Last Thursday night saw a Rugby dinner sponsored by KPMG and the British Chamber of Commerce in Hong Kong. It's a good Curry do with conversation (on our table at least) based on some knowledge of the sport. I admit the humour of a second rate Northern Comedian and the rank sexism of one former player grated at times. You don't need much intelligence to watch soccer, but Rugby takes a brain and you would hope that brains could move on from such crudity. But it seems a part of the culture and its starting to die out so I can live with it.
However I was amused and frustrated by the KPMG slogan Cutting through complexity which is shown in the opening picture. Several of the people who had been there for my various presentations earlier in the week made a point of drawing my attention to it and there were attempts to capture my image in front of it – but I think I escaped that.
Now it seems that there are two alternatives here:
- They genuinely think that the solution to complexity is to cut through it
- Their marketing department have no idea what complexity is about.

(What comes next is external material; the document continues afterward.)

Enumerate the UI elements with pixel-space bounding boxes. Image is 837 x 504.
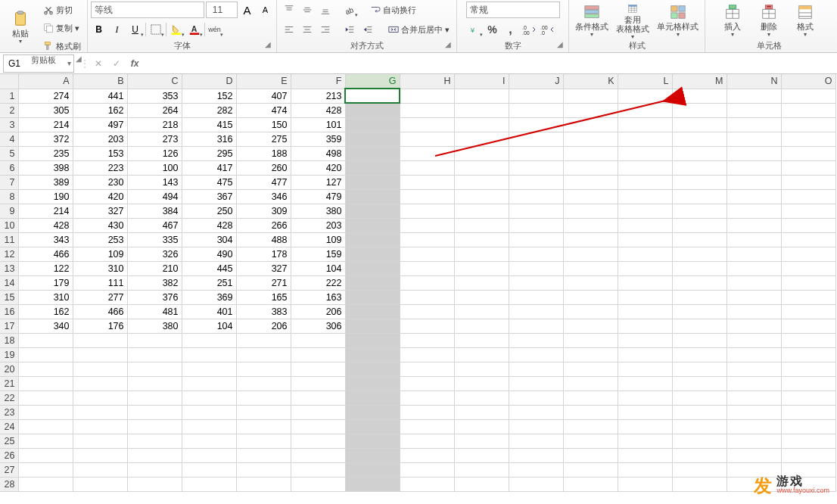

Now the second of these is the most likely which is both depressing and an inditement of large consultancy firms in general. It's interesting that you get the same problem with McKinsey, despite one of their number having published a major book on the subject. In effect the strategy of these behemoths is not leading edge, but trailing edge despite their many claims. The large consultancy firms grew on the back of BPR and (I think and hope) will fall with the collapse of Sick Stigma. It represents a casual use of language which is appalling. Mind you IBM were as bad. When they published a advert featuring me as one of their on line thinkers they called be a behaviouralist which is the worst insult possible to my point of view and no one took my protests seriously. I suppose a double page spread in the FT, Wall Street Journal etc. was a commitment …..
The first however would worry me and its up there with slogans like eliminating complexity and various other forms which imply its a bad thing. The reality is that complexity has to be absorbed and lived it cannot be eliminated. More importantly any complex system is an entangled weave of boundaries, agents, probes and the like. If you cut it you destroy it.
OK at some point you may want to do so, but you can never go back. If a consultancy firm really wants to help their clients they they should support them in living with complexity, riding its potential, avoiding reductionist approaches, engaging customer and staff in a sensing network. The trouble is that would not allow large teams of recently graduated MBA's to reuse recipes and documents from over codified knowledge management systems.